Loudon, I don't believe God ever made a purer-minded woman."

Which appeared to me too fervent to be reassuring.

Meanwhile I had been long expostulating with my friend upon a different matter. "I'm the fifth wheel," I kept telling him.

"For any use I am, I might as well be in Senegambia. The letters you give me to attend to might be answered by a sucking child. And I tell you what it is, Pinkerton: either you've got to find me some employment, or I'll have to start in and find it for myself."

This I said with a corner of my eye in the usual quarter, toward the arts, little dreaming what destiny was to provide.

"I've got it, Loudon," Pinkerton at last replied. "Got the idea on the Potrero cars. Found I hadn't a pencil, borrowed one from the conductor, and figured on it roughly all the way in town. I saw it was the thing at last; gives you a real show. All your talents and accomplishments come in. Here's a sketch advertisement. Just run your eye over it. "Sun, Ozone, and Music! PINKERTON'S HEBDOMADARY PICNICS!"

(That's a good, catching phrase, "hebdomadary," though it's hard to say. I made a note of it when I was looking in the dictionary how to spell hectagonal. 'Well, you're a boss word,'

I said. 'Before you're very much older, I'll have you in type as long as yourself.' And here it is, you see.) 'Five dollars a head, and ladies free.
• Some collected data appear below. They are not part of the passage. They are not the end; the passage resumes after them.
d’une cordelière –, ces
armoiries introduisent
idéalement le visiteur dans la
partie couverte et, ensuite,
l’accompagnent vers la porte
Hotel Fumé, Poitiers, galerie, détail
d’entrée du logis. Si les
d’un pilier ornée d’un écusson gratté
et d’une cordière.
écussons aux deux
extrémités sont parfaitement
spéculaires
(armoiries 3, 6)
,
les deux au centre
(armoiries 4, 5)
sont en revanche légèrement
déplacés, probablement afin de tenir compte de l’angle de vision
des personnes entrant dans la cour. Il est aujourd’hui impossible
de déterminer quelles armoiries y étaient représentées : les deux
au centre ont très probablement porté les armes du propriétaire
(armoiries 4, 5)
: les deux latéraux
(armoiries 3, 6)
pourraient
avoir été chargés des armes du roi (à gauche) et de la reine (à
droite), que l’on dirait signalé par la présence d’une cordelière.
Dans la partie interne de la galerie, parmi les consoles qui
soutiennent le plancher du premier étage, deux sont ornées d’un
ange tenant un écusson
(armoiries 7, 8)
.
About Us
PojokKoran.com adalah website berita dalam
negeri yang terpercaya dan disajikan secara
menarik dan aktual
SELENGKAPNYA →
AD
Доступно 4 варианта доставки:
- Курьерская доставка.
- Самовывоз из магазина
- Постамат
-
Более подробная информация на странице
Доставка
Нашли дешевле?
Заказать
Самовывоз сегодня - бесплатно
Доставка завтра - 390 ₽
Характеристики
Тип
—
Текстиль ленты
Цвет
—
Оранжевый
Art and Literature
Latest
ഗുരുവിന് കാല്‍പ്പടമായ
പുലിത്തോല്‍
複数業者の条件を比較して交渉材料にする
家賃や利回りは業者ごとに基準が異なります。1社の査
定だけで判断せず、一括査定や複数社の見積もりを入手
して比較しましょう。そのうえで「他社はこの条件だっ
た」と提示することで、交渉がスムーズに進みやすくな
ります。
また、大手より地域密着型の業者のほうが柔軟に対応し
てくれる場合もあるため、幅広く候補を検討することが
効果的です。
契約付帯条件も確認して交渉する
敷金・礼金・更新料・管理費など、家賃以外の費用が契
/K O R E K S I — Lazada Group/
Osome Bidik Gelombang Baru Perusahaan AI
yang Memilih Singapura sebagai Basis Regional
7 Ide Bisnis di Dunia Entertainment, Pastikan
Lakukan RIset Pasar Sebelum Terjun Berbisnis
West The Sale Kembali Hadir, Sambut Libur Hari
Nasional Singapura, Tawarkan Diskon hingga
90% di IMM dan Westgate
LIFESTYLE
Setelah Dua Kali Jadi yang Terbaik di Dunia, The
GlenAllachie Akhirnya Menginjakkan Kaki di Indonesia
MONSTER OLIO OF ATTRACTIONS.'

(How does that strike you?) 'Free luncheon under the greenwood tree. Dance on the elastic sward. Home again in the Bright Evening Hours. Manager and Honorary Steward, H.

Loudon Dodd, Esq., the well-known connoisseur.'"

Singular how a man runs from Scylla to Charybdis! I was so intent on securing the disappearance of a single epithet that I accepted the rest of the advertisement and all that it involved without discussion. So it befell that the words "well-known connoisseur" were deleted; but that H. Loudon Dodd became manager and honorary steward of Pinkerton's Hebdomadary Picnics, soon shortened, by popular consent, to the Dromedary.